The verification of a processor is a lot more complex than a comparably-sized ASIC, and RISC-V processors take this to another layer of complexity.
Semiconductor Engineering sat down to discuss the verification of RISC-V processors with Pete Hardee, group director for product management at Cadence; Mike Eftimakis, vice president for strategy and ecosystem at Codasip; Simon Davidmann, founder and CEO of Imperas Software; Sven Beyer, program manager for processor verification at Siemens EDA; Kiran Vittal, senior director of alliances partner marketing at Synopsys; Dave Kelf, CEO of Breker Verification, and Hieu Tran, president and CTO of Viosoft Corporation. What follows are excerpts of that conversation.
SE: What makes the verification of RISC-V processors different from any other ASIC?

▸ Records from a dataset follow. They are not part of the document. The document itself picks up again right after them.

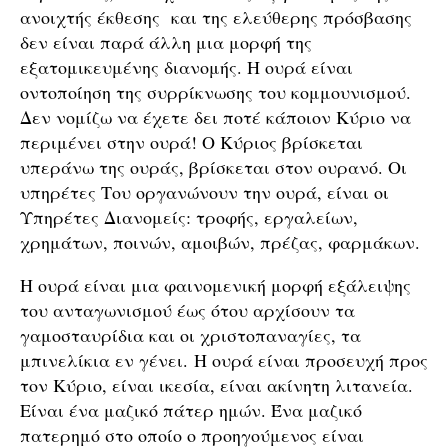
ανοιχτής έκθεσης και της ελεύθερης πρόσβασης
δεν είναι παρά άλλη μια μορφή της
εξατομικευμένης διανομής. Η ουρά είναι
οντοποίηση της συρρίκνωσης του κομμουνισμού.
Δεν νομίζω να έχετε δει ποτέ κάποιον Κύριο να
περιμένει στην ουρά! Ο Κύριος βρίσκεται
υπεράνω της ουράς, βρίσκεται στον ουρανό. Οι
υπηρέτες Του οργανώνουν την ουρά, είναι οι
Υπηρέτες Διανομείς: τροφής, εργαλείων,
χρημάτων, ποινών, αμοιβών, πρέζας, φαρμάκων.
Η ουρά είναι μια φαινομενική μορφή εξάλειψης
του ανταγωνισμού έως ότου αρχίσουν τα
γαμοσταυρίδια και οι χριστοπαναγίες, τα
μπινελίκια εν γένει. Η ουρά είναι προσευχή προς
τον Κύριο, είναι ικεσία, είναι ακίνητη λιτανεία.
Είναι ένα μαζικό πάτερ ημών. Ένα μαζικό
πατερημό στο οποίο ο προηγούμενος είναι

Kelf: Processor verification is a whole new world. We know that Arm and Intel have set a very high bar for expectation of processor quality. In RISC-V, we have to try and follow that. First, there is the standard verification-type of activities, making sure it works, making sure the micro-architecture is sound, and getting the compatibility with the instruction set. Then, you have to make sure these devices actually fit on the system they’re going to work with. Do they fit in terms of interrupts working properly? Is the system coherent? Does the load store work correctly between the processor and the rest of the system? Is it efficient enough? Are there bottlenecks? All these factors have to be tested in processors that don’t have to be tested in regular blocks or the uncore blocks. This is the big difference. And to try and realize this verification, it’s very complex. Arm has invested something like $150 million. There are a large number of clock cycles required to verify these cores. RISC-V is still building up toward that, and they have a long way to go.
Hardee: The thing that’s different about processor verification is that what we’re trying to achieve is that every instruction in the ISA gives exactly the same results, behaving exactly to the programmer’s manual in every circumstance. The big difference between processor verification and ASIC verification is that ASICs generally are used in a more constrained environment for a more-defined purpose, whereas processors are used in completely unforeseen ways. Basically, a processor has to operate exactly to the programmer’s manual, no matter what the programmer is trying to do, or what application it’s going into. It’s a much tougher problem than general ASIC verification.
Eftimakis: To create a RISC-V CPU, and many have tried, you have to be either completely reckless, or you have to be a verification expert. An IP block has a defined set of inputs and a defined set of outputs. A processor has all the possible programs that can be invented in the future, and has been inventing in the past. So that means it’s impossible to be complete, or even impossible to foresee all the possible combination of events that will happen, combined with random interrupts coming in, etc. It requires a lot of complex verification at a level that you don’t need for standard IP, especially when you know in which configuration it will be used.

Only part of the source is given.